Exercise |
Exactly reproduce the lines of the listing below from the one containing "prin serverele" through the one containing "NEWS＆COLUMN". Skip the images.

START Data

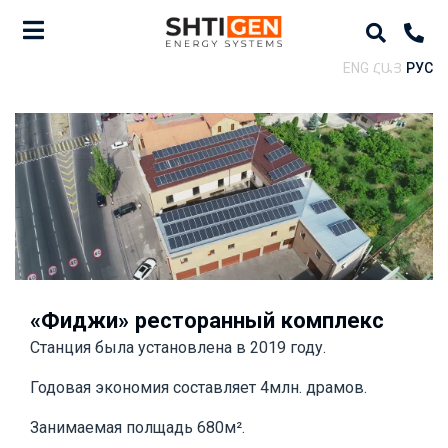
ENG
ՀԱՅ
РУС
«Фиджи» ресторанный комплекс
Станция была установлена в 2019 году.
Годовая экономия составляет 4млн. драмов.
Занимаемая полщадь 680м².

END Data
START Data

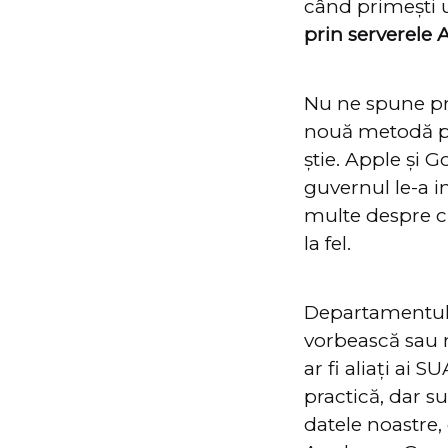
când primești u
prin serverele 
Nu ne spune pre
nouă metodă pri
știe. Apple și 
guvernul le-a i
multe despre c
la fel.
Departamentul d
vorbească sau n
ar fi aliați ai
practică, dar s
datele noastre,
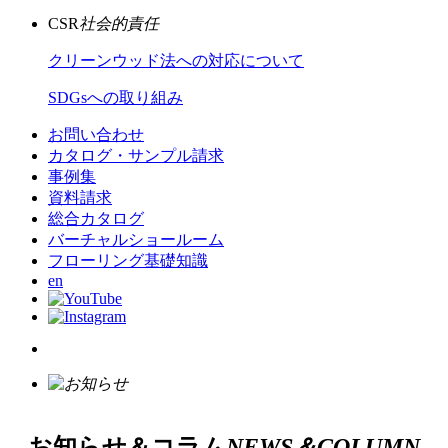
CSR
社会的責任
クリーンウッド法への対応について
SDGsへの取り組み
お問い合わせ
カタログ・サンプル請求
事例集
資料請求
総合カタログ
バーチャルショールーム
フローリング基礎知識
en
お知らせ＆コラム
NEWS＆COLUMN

END Data

Output of the exercise |
prin serverele 
Nu ne spune pre
nouă metodă pri
știe. Apple și 
guvernul le-a i
multe despre c
la fel.
Departamentul d
vorbească sau n
ar fi aliați ai
practică, dar s
datele noastre,
CSR
社会的責任
クリーンウッド法への対応について
SDGsへの取り組み
お問い合わせ
カタログ・サンプル請求
事例集
資料請求
総合カタログ
バーチャルショールーム
フローリング基礎知識
en
お知らせ＆コラム
NEWS＆COLUMN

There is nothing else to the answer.